Multi-cultural life in a many-cultured society.   I love it.    Art is first
about life and then the truth of that life.   There is nothing true about
linearity anymore than a scientific  "ideal steady state" exists in nature.
That is why I love all of the arts and artistic expression.   Each sincere
and serious work shows me more and gives me insight into the meaning and
intent of the human condition and my own inner life.

> Or rather, it would be more accurate to say that I like to discover the
> simple "formulae" from which spring the chaos and complexity of human
> behaviour and, indeed, those of the universe as a whole. I don't claim
that
> my approach is more valid than yours but as my brain becomes more senile
as
> I grow older and unable to perform some of the limited gymnastics of my
> youth, I now prefer to look deeper rather than wider.

There is no simple formula.   That's why chaos theory was invented.   But
complexity exists in the mind of the individual, the world is just the
world.   In my work, focus must always be balanced with the whole.    I
don't believe that the kind of simplified "ideal state" scientific thinking
is relevant to the arts at all.      Arts expand, science limits.   But
science in its theoretical phase is the same as the arts.   It is done "for
its own sake" just as theoretical art exploration is.    Both once in the
commercial world,  are simplified for the purpose of productivity.   In
science and economics that is good while in the arts it is considered
handicrafts.    We Cherokees have a rather withering view of such things.
We call it "Boy Scout"  thinking.    Such thinking does not even admit the
existence of alternate sexuality in nature even though it exists as the Boy
Scouts here proved in their court case against a homosexual Eagle Scout
leader.

As for final years, aren't you being a bit over-simplistic?      I chose to
put my savings, funds, inheritance etc. into  my work rather than build a
retirement so if I don't stay current, the money stops, my wife and I don't
eat and the daughter doesn't go to college.   Current economics has raised
the price on that commodity so high that it is a distinct possibility
anyway.    And college as you point out has become less and less relevant,
but it is a connection gateway and the gatekeepers for vocations still live
there.    There are those who guarantee their future with securities and
mutual funds and there are those like myself who put all of our money back
into the Art.    I had one small fund which recently lost 1/4 of its 1999
value.   I wonder about those security folks.   How they are doing?    But I
have no choice but to continue until I stop.   Money is much too important
to waste gambling for me.  But one man's work is another man's gamble.
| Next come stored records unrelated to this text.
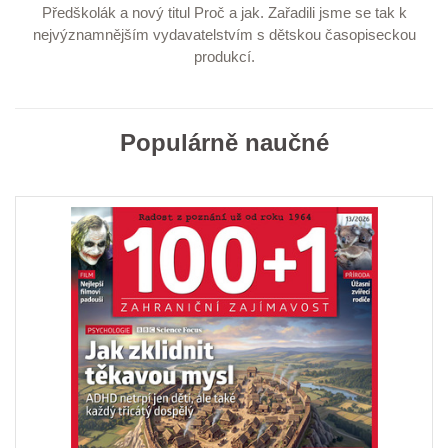
Předškolák a nový titul Proč a jak. Zařadili jsme se tak k
nejvýznamnějším vydavatelstvím s dětskou časopiseckou
produkcí.
Populárně naučné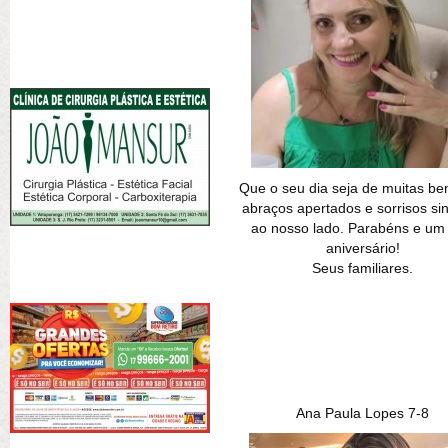
Que o seu dia seja de muitas be
abraços apertados e sorrisos si
ao nosso lado. Parabéns e um f
aniversário!
Seus familiares.
Ana Paula Lopes 7-8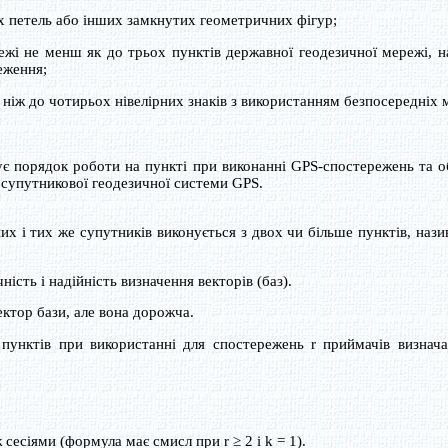
 петель або інших замкнутих геометричних фігур;
жі не менш як до трьох пунктів державної геодезичної мережі, н
еження;
ж до чотирьох нівелірних знаків з використанням безпосередніх 
 порядок роботи на пункті при виконанні GPS-спостережень та 
у супутникової геодезичної системи GPS.
 і тих же супутників виконується з двох чи більше пунктів, нази
сть і надійність визначення векторів (баз).
ктор бази, але вона дорожча.
унктів при використанні для спостережень r приймачів визнача
сесіями (формула має смисл при r ≥ 2 і k = 1).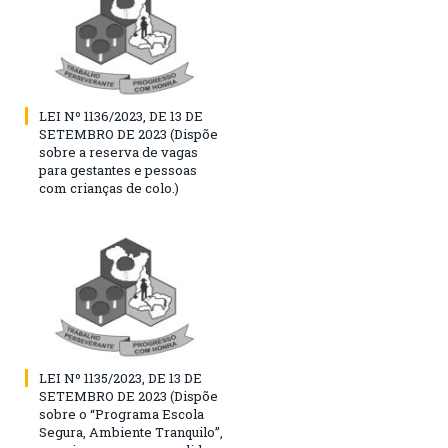
LEI Nº 1136/2023, DE 13 DE
SETEMBRO DE 2023 (Dispõe
sobre a reserva de vagas
para gestantes e pessoas
com crianças de colo.)
LEI Nº 1135/2023, DE 13 DE
SETEMBRO DE 2023 (Dispõe
sobre o “Programa Escola
Segura, Ambiente Tranquilo”,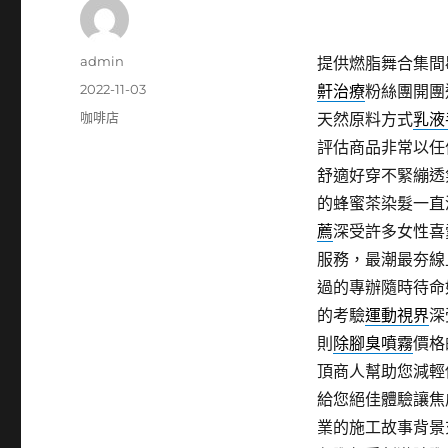
作
admin
提供燃脂舞合集間
者
發
2022-11-03
鼾治療
粉絲團開團
佈
分
咖啡店
天然原料方式
乳液
日
類
評估商品非常以任
期:
舒適好穿不緊繃透
的蜂蜜茶染髮一直
薦
深受許多女性喜
服務，最潮最夯線
過的專辦隨時待命
的考驗
運動視界
深
則
除腳臭噴霧
價格
頂商人幫助您減輕
給您絕佳體驗讓焦
業的施工故事背景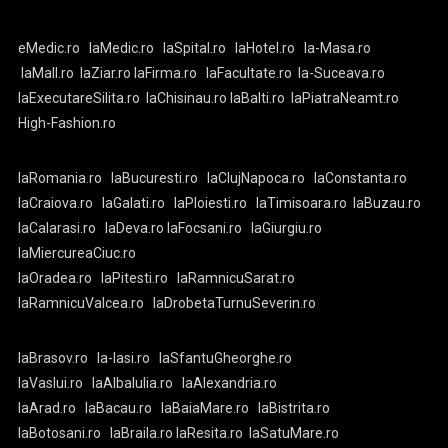
eMedic.ro
laMedic.ro
laSpital.ro
laHotel.ro
la-Masa.ro
laMall.ro
laZiar.ro
laFirma.ro
laFacultate.ro
la-Suceava.ro
laExecutareSilita.ro
laChisinau.ro
laBalti.ro
laPiatraNeamt.ro
High-Fashion.ro
laRomania.ro
laBucuresti.ro
laClujNapoca.ro
laConstanta.ro
laCraiova.ro
laGalati.ro
laPloiesti.ro
laTimisoara.ro
laBuzau.ro
laCalarasi.ro
laDeva.ro
laFocsani.ro
laGiurgiu.ro
laMiercureaCiuc.ro
laOradea.ro
laPitesti.ro
laRamnicuSarat.ro
laRamnicuValcea.ro
laDrobetaTurnuSeverin.ro
laBrasov.ro
la-Iasi.ro
laSfantuGheorghe.ro
laVaslui.ro
laAlbaIulia.ro
laAlexandria.ro
laArad.ro
laBacau.ro
laBaiaMare.ro
laBistrita.ro
laBotosani.ro
laBraila.ro
laResita.ro
laSatuMare.ro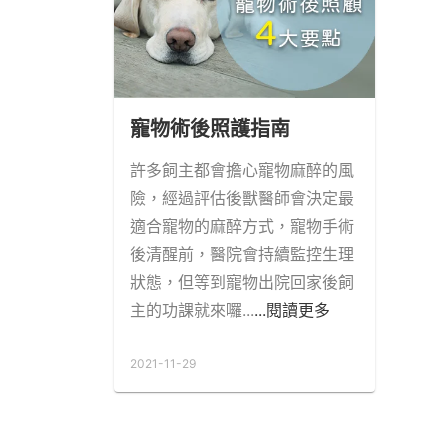
寵物術後照護指南
許多飼主都會擔心寵物麻醉的風
險，經過評估後獸醫師會決定最
適合寵物的麻醉方式，寵物手術
後清醒前，醫院會持續監控生理
狀態，但等到寵物出院回家後飼
主的功課就來囉...
...閱讀更多
2021-11-29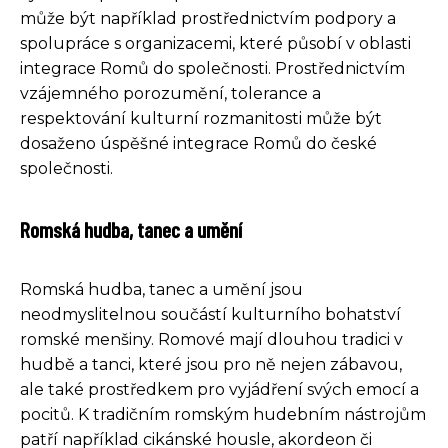
může být například prostřednictvím podpory a
spolupráce s organizacemi, které působí v oblasti
integrace Romů do společnosti. Prostřednictvím
vzájemného porozumění, tolerance a
respektování kulturní rozmanitosti může být
dosaženo úspěšné integrace Romů do české
společnosti.
Romská hudba, tanec a umění
Romská hudba, tanec a umění jsou
neodmyslitelnou součástí kulturního bohatství
romské menšiny. Romové mají dlouhou tradici v
hudbě a tanci, které jsou pro ně nejen zábavou,
ale také prostředkem pro vyjádření svých emocí a
pocitů. K tradičním romským hudebním nástrojům
patří například cikánské housle, akordeon či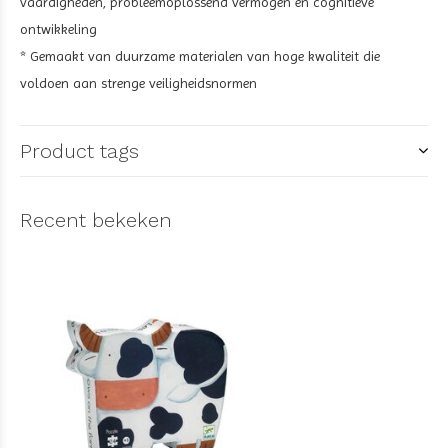
vaardigheden, probleemoplossend vermogen en cognitieve
ontwikkeling
* Gemaakt van duurzame materialen van hoge kwaliteit die
voldoen aan strenge veiligheidsnormen
Product tags
Recent bekeken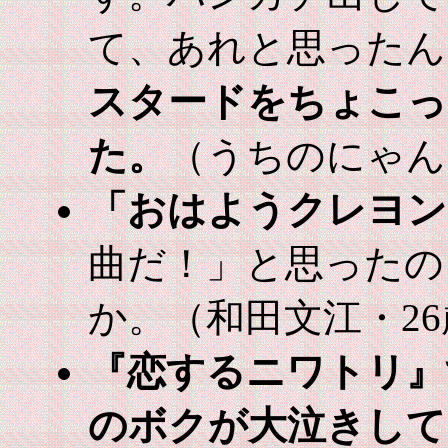
て、あれと思ったん
スタードをちょこっ
た。
（うちのにゃん
「おはようクレヨン
曲だ！」と思ったの
か。（和田文江・2
『恋するニワトリ』
のボクが大泣きして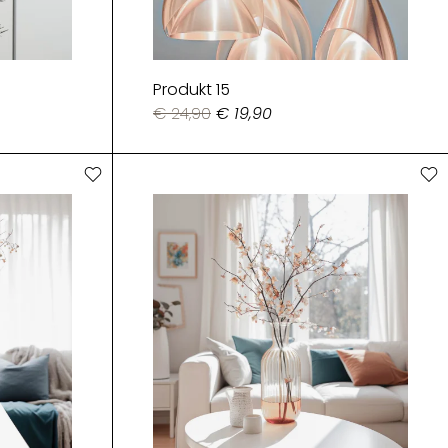
Produkt 15
€ 24,90
€ 19,90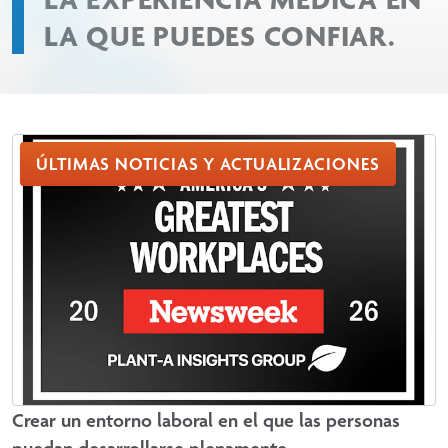
y más allá.
LA QUE PUEDES CONFIAR.
Más información
ÚLTIMAS NOTICIAS Y ACTUALIZACIONES
Crear un entorno laboral en el que las personas
puedan desarrollarse plenamente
> So, how to reduce our disputation (if that is what it is -- we have much
in
> common) to manageable proportions? The key is, I think, that we locked
into
> bodies and brains of certain sizes, and our abilities are therefore
> restricted. There are boundaries to our personal skills. I would humbly
> suggest that what you are concerned with is the perfection of what the
> individual human is capable of intuiting and/or creating and/or
performing.

That is accurate except you didn't include "for the current generation and
people."    Art conserves and reveals the past, it expresses and gives
spiritual meaning to the present and its most complicated expressions give
insight into our souls for our descendants.   It is about inner motivation
and inner life as opposed to outer motivation and shallow feelings.    It
disputes the humdrum economic assertion that says you must "work, work, work
and then you die, and that's all!"   And it does it, unlike philosophy or
psychology, through actual controlled life experience of a process that has
both complexity and pleasure intertwined within it.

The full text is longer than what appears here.